Step 1 : Write down the coefficients of the dividend into division table. Put the zero from $ x + 5 = 0 $ ( $ x = \color{blue}{ -5 } $ ) at the left.
$$ \begin{array}{c|rrr}\color{blue}{-5}&6&33&-12\\& & & \\ \hline &&& \end{array} $$Step 1 : Bring down the leading coefficient to the bottom row.

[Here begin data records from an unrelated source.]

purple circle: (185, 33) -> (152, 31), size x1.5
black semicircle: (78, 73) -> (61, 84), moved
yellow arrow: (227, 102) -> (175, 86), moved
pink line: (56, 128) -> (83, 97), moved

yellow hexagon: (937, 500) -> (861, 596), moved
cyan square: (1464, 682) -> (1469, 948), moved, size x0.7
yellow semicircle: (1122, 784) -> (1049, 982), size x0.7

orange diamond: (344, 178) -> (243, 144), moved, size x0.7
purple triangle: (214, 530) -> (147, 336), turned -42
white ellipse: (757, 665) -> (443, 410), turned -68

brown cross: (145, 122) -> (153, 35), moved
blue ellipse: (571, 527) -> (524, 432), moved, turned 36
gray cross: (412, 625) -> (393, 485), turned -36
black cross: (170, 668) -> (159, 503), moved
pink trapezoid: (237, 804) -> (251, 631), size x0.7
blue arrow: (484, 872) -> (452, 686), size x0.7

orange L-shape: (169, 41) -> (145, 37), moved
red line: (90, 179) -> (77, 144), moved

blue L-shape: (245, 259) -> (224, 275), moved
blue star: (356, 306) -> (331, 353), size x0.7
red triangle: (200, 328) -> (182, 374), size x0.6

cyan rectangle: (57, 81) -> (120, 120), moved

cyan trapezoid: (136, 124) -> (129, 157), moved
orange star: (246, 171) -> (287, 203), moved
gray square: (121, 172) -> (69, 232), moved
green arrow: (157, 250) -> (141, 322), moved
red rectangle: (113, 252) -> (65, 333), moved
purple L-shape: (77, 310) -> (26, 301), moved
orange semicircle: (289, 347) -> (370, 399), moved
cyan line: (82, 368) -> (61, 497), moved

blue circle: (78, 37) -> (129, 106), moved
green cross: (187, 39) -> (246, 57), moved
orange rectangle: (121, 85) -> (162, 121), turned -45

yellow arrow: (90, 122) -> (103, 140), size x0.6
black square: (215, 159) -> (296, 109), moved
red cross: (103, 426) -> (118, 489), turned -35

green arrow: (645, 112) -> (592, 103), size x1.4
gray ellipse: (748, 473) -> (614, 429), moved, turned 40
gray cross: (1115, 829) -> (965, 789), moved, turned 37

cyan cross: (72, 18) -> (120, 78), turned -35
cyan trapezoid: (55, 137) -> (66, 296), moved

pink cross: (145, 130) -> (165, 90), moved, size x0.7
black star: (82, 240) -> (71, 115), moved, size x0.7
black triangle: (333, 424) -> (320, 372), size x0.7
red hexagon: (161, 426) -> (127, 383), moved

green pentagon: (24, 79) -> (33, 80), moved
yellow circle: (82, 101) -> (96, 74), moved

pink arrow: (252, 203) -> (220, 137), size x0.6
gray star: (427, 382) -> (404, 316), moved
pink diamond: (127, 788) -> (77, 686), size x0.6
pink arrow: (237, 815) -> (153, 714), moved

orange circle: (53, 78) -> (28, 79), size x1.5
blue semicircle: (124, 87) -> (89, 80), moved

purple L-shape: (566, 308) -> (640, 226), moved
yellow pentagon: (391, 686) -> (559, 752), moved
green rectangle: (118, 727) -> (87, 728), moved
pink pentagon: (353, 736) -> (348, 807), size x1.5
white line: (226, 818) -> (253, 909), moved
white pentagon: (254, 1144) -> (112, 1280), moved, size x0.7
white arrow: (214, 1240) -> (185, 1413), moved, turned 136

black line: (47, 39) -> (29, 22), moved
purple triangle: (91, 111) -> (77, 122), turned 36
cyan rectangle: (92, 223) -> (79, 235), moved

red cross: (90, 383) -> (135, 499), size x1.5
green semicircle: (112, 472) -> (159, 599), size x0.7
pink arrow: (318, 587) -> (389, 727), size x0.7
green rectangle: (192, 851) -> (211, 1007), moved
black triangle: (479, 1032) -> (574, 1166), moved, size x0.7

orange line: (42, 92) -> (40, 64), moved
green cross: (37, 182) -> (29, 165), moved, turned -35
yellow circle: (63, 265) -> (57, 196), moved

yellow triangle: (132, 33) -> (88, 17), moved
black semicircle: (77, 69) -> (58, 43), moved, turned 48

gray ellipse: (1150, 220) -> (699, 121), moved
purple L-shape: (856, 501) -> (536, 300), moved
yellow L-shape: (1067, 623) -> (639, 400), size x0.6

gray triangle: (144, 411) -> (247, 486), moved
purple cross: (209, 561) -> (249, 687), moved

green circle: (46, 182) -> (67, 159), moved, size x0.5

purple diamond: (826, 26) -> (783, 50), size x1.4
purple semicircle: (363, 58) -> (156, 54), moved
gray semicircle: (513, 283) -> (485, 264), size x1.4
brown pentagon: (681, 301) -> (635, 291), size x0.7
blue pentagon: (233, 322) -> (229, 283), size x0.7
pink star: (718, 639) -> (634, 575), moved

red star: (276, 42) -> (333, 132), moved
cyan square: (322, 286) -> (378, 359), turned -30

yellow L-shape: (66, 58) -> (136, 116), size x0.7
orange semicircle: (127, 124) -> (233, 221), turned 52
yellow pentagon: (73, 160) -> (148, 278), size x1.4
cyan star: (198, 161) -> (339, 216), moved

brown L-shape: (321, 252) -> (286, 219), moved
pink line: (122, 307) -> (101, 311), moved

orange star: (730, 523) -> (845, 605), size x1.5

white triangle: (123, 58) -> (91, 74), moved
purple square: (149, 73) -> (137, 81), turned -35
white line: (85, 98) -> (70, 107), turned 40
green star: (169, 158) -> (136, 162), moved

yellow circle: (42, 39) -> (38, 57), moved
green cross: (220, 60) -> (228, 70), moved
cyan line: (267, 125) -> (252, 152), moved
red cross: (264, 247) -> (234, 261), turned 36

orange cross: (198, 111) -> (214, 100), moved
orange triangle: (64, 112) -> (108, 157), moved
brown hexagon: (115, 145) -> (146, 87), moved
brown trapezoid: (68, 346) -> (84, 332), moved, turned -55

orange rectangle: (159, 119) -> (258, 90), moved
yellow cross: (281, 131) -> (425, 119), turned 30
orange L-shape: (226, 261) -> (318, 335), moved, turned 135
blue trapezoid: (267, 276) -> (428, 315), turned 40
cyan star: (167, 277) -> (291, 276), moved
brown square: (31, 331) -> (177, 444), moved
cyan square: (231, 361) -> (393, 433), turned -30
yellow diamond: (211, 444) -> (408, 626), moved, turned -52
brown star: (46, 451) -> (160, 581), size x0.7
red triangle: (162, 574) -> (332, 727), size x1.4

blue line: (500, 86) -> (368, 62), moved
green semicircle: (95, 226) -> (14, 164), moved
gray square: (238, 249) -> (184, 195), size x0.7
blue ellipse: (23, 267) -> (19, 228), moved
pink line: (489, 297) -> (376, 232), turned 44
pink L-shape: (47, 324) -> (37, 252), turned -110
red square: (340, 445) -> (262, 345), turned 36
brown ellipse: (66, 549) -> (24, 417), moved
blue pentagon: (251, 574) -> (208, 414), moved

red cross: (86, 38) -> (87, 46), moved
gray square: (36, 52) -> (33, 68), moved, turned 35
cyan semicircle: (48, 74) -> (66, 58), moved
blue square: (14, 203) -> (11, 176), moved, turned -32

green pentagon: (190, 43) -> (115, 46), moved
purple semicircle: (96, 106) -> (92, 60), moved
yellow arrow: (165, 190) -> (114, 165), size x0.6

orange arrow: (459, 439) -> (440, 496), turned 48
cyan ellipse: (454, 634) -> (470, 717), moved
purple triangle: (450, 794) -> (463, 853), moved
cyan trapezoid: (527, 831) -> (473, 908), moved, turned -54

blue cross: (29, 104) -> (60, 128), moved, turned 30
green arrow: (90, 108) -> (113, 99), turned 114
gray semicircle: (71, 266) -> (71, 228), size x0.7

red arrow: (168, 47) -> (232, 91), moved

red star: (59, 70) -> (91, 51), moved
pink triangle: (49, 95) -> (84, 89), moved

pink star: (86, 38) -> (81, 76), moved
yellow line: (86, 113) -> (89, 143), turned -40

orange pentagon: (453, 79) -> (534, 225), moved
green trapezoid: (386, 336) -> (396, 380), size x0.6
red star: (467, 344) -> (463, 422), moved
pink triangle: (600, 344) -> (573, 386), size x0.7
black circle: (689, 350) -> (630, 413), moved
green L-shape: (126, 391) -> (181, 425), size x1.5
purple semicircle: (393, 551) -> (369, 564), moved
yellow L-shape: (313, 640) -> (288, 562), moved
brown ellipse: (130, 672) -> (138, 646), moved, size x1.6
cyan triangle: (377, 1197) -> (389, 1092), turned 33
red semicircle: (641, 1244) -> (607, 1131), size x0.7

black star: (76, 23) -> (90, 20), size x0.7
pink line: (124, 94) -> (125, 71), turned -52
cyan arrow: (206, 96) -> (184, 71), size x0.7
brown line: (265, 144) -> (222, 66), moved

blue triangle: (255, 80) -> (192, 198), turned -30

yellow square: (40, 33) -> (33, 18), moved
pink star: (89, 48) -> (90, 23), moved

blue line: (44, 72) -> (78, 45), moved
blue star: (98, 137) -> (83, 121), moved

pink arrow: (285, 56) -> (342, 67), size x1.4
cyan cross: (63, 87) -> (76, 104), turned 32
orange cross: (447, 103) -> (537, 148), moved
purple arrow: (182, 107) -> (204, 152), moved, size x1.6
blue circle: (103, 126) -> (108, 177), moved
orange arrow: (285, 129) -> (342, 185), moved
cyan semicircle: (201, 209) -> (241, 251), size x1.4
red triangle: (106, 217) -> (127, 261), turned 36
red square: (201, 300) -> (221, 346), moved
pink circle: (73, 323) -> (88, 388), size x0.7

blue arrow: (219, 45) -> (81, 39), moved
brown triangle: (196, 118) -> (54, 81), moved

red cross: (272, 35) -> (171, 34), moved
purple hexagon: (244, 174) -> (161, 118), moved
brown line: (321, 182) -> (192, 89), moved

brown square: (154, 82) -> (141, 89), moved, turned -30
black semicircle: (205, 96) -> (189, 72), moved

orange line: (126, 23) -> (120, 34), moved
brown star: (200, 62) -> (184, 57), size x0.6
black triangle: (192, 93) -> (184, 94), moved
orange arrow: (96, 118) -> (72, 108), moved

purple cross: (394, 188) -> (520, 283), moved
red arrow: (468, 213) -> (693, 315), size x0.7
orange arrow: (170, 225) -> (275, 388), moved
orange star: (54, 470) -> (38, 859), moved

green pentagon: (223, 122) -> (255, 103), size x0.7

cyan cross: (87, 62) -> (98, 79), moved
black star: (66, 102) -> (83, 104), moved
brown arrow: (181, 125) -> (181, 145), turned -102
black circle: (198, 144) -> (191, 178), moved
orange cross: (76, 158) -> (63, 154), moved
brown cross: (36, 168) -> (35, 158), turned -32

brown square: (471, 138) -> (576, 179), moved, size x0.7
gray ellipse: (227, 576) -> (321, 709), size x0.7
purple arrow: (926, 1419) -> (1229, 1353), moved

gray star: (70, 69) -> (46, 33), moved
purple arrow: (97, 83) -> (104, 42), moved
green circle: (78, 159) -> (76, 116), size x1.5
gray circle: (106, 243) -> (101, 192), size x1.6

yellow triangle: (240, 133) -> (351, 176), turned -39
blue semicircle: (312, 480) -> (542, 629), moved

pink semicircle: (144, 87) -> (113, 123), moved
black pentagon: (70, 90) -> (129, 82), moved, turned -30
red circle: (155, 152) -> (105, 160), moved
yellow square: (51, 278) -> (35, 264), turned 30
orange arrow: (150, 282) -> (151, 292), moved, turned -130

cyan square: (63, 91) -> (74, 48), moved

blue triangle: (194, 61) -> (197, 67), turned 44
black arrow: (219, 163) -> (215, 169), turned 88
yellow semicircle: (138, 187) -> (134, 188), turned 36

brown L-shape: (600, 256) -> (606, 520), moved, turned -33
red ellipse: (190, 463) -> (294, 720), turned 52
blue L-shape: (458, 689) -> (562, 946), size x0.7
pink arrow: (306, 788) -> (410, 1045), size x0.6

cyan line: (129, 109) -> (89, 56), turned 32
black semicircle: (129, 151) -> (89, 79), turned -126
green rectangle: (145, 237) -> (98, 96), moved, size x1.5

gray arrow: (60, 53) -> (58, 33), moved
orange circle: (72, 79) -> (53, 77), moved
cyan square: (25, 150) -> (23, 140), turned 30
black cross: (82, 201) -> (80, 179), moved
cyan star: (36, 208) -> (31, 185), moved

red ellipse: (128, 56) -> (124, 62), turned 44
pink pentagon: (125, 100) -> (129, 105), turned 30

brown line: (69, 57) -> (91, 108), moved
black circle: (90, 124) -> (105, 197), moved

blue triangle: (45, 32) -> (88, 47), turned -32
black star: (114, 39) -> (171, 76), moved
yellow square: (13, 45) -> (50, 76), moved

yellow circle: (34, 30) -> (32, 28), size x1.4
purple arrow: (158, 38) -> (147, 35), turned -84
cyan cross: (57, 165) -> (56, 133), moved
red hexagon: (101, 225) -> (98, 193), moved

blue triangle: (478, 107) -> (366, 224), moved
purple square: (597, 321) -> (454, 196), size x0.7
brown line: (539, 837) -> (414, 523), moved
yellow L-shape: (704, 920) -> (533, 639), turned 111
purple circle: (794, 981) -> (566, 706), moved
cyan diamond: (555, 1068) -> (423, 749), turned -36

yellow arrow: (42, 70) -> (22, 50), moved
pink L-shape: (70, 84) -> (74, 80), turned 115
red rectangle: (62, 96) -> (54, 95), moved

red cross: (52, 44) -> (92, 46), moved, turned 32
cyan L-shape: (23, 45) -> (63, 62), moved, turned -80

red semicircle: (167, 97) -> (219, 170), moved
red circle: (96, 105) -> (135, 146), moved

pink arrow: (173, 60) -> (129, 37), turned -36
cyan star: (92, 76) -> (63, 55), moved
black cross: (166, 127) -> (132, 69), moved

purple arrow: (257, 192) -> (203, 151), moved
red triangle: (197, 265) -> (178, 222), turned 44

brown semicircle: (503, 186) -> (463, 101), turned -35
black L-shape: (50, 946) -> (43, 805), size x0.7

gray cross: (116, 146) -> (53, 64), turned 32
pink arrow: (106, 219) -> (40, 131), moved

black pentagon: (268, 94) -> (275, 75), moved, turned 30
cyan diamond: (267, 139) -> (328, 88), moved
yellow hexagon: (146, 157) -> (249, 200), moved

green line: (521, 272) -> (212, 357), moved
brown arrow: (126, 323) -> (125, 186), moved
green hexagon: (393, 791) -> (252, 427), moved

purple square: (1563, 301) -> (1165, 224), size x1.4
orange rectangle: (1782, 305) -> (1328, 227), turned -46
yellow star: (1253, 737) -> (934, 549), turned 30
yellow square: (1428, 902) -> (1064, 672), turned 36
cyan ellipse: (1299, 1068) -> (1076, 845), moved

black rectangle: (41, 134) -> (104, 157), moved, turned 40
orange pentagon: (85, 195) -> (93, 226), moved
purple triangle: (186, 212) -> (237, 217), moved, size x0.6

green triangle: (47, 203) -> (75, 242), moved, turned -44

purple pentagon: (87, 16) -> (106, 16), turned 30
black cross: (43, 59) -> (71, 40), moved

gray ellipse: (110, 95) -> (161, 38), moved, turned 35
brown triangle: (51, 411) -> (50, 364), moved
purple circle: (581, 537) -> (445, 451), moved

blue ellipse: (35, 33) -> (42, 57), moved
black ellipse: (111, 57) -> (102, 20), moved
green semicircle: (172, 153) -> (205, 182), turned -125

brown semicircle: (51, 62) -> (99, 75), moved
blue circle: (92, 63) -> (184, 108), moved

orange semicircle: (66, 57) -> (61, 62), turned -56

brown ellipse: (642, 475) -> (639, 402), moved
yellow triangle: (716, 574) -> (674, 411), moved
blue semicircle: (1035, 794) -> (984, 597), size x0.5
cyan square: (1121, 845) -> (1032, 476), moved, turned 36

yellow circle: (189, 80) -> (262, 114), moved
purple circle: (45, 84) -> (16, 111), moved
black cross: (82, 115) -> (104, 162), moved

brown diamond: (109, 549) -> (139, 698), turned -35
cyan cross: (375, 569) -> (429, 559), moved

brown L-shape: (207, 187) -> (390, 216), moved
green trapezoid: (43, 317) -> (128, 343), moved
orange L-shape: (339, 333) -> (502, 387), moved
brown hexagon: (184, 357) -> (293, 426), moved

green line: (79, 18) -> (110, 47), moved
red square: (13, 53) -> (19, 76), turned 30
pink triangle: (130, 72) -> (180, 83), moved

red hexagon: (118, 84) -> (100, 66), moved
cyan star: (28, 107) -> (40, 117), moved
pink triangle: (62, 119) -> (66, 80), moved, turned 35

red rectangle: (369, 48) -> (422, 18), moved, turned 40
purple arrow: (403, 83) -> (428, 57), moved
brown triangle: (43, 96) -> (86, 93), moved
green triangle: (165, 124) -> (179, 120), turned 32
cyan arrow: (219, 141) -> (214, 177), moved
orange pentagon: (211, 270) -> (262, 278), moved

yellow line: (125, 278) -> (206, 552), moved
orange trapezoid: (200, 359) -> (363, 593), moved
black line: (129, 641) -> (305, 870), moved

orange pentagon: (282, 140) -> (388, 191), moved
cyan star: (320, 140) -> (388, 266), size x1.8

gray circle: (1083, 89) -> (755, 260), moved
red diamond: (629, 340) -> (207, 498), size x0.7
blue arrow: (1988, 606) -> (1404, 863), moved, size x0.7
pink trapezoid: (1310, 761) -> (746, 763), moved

$$ \begin{array}{c|rrr}-5&\color{orangered}{ 6 }&33&-12\\& & & \\ \hline &\color{orangered}{6}&& \end{array} $$Step 2 : Multiply by the number on the left, and carry the result into the next column: $ \color{blue}{ -5 } \cdot \color{blue}{ 6 } = \color{blue}{ -30 } $.
$$ \begin{array}{c|rrr}\color{blue}{-5}&6&33&-12\\& & \color{blue}{-30} & \\ \hline &\color{blue}{6}&& \end{array} $$Step 3 : Add down last column: $ \color{orangered}{ 33 } + \color{orangered}{ \left( -30 \right) } = \color{orangered}{ 3 } $
$$ \begin{array}{c|rrr}-5&6&\color{orangered}{ 33 }&-12\\& & \color{orangered}{-30} & \\ \hline &6&\color{orangered}{3}& \end{array} $$Step 4 : Multiply by the number on the left, and carry the result into the next column: $ \color{blue}{ -5 } \cdot \color{blue}{ 3 } = \color{blue}{ -15 } $.
$$ \begin{array}{c|rrr}\color{blue}{-5}&6&33&-12\\& & -30& \color{blue}{-15} \\ \hline &6&\color{blue}{3}& \end{array} $$Step 5 : Add down last column: $ \color{orangered}{ -12 } + \color{orangered}{ \left( -15 \right) } = \color{orangered}{ -27 } $
$$ \begin{array}{c|rrr}-5&6&33&\color{orangered}{ -12 }\\& & -30& \color{orangered}{-15} \\ \hline &\color{blue}{6}&\color{blue}{3}&\color{orangered}{-27} \end{array} $$Remainder is the last entry in the bottom row $ \left(\color{red}{ -27 }\right) $.